# fran vazquez



## KG4MVP2 (Jul 28, 2003)

so does anyone know if he is coming over this year to play with us or next year?


----------



## JNice (Jul 13, 2002)

KG4MVP2 said:


> so does anyone know if he is coming over this year to play with us or next year?



Definitely not this year. Possibly not next year. Possibly not ever.


----------



## crazyfan (Dec 9, 2005)

He's staying over in Europe. I think its with FC Barcelona who will be playing the sixers in october.


----------



## KG4MVP2 (Jul 28, 2003)

damn wat a bust then


----------



## Zuca (Dec 4, 2003)

Any idea if he wants to play in NBA in a few years?


----------



## Zuca (Dec 4, 2003)

Can't your team try to move his draft rights to SA (along with Gortat draft rights) for Scola and Javtokas draft rights? SA seems that they will not sign either (Javtokas declined their offer this year, hasn't he?... And I think that Scola can definitely play in the NBA...), and they can wait on Fran Vazquez, since they are a contending team... Gortat rights is another plus for them.

Any thoughts?


----------



## JNice (Jul 13, 2002)

I think it will be tough to move his rights for anything of value. He is making a ton of money overseas and most teams will know that. He may never come over to the US, simply because he won't make nearly the same amount of money. At least not to begin with ...

I think regardless of when Orlando were to sign him, wouldn't they still have to pay him by the rookie scale?


----------



## lw32 (May 24, 2003)

I believe they do pay him via the rookie scale.

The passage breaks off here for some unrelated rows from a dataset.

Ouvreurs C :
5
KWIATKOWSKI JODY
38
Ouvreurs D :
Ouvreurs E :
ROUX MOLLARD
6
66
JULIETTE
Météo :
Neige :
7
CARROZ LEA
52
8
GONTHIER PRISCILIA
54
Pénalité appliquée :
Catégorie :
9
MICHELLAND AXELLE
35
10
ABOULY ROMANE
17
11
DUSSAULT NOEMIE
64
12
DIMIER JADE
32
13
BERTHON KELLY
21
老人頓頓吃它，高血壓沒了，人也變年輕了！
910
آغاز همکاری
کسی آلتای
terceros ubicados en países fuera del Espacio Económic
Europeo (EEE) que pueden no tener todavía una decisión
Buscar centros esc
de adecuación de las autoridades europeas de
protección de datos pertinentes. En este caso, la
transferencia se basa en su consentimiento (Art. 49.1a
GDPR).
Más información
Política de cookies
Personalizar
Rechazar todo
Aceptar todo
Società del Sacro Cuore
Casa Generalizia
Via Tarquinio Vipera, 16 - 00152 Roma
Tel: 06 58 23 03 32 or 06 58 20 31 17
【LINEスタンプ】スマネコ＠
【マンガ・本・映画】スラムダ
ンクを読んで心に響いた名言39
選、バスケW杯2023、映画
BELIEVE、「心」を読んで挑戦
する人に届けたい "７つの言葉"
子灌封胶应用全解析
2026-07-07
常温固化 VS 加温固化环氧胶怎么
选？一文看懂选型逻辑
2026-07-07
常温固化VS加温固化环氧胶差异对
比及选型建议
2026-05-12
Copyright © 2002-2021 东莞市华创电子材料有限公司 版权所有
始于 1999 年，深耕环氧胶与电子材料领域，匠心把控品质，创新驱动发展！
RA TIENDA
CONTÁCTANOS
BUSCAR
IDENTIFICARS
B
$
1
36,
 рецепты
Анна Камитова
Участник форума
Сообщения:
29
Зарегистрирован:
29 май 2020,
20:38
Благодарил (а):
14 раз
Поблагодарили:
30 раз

As for Fran, I doubt he comes. The NBA was a smart marketing tool he used, a bargaining chip he could use against European teams to sign a bigger contract. His value drastically increased once he was drafted 11th overall, so he could warrant a large contract in Spain.


----------



## GNG (Aug 17, 2002)

Lachlanwood32 said:


> I believe they do pay him via the rookie scale.
> 
> As for Fran, I doubt he comes. The NBA was a smart marketing tool he used, a bargaining chip he could use against European teams to sign a bigger contract. His value drastically increased once he was drafted 11th overall, so he could warrant a large contract in Spain.


Exactly. He used his NBA draft status as leverage to make more money overseas. A resume-builder, if you will.

He'd probably do well not to come to Orlando any time soon, just for his own wellness' sake.


----------



## MickyEyez (Aug 25, 2006)

Rawse said:


> Exactly. He used his NBA draft status as leverage to make more money overseas. A resume-builder, if you will.
> 
> He'd probably do well not to come to Orlando any time soon, just for his own wellness' sake.


If he came over, I know that I would really love to punch him in the eye... and I'm sure every Magic fan feels the same way.


----------



## X-Factor (Aug 24, 2004)

MickyEyez said:


> If he came over, I know that I would really love to punch him in the eye... and I'm sure every Magic fan feels the same way.



I wouldn't stop at that 1st Round chump's eye, that's for sure.


----------



## Zalgirinis (Feb 18, 2003)

It was dead Chris Webber (he should retire after this season), but Fran Vasquez dominated vs him in Barcelona's win over 76ers tonight. One dunk Fran made after fooling Webber IMHO was play of the game.


----------



## MacDanny 6 (Jun 7, 2002)

I watched some of that game. Vasquez looked alright. Mario Kasun is also on the Barcelona team. It kind of looked made it look like a minor league Magic team


----------



## JNice (Jul 13, 2002)

Franco 5 said:


> I watched some of that game. Vasquez looked alright. Mario Kasun is also on the Barcelona team. It kind of looked made it look like a minor league Magic team



I watched some as well ... he didn't look too bad. I saw him hit a nice jumper on the baseline and make a couple of nice passes. I think he'd struggle a bit in the NBA because of a lack of strength but I do think he could probably be coming off the bench for Orlando this season. Man, what a waste of a lotto pick.


----------



## JNice (Jul 13, 2002)

..



> Fran Update: A non-Training Camp update, but one we can still classify as Magic news. Fran Vazquez, the Magic's first round Draft choice in 2005, helped lead Winterthur FC Barcelona to an 87-81 victory over the Philadelphia 76ers on Thursday. Vazquez tied for the team-high with 15 points on 7-of- 11 shooting in 23 minutes of action.
> 
> Though he has decided to remain in Europe, the Magic hold the NBA rights to Vazquez indefinitely. Vazquez recently said he felt he wasn't ready for the NBA, but that he might look into coming to the U.S. to play in another year or two.
> 
> The 76ers loss to Barcelona marks the first time an NBA team has lost an exhibition game while playing overseas. Chris Webber led the Sixers with 18 points. Former Magic player Mario Kasun, who is playing for Barcelona this year, scored four points with seven boards in 13 minutes of action.


----------



## MacDanny 6 (Jun 7, 2002)

I also keep hearing that Vasquez could be coming to the NBA in a year or two but i dont think this guy will do it. Everybody dreams of playing in the NBA, this guy seems scared to.


----------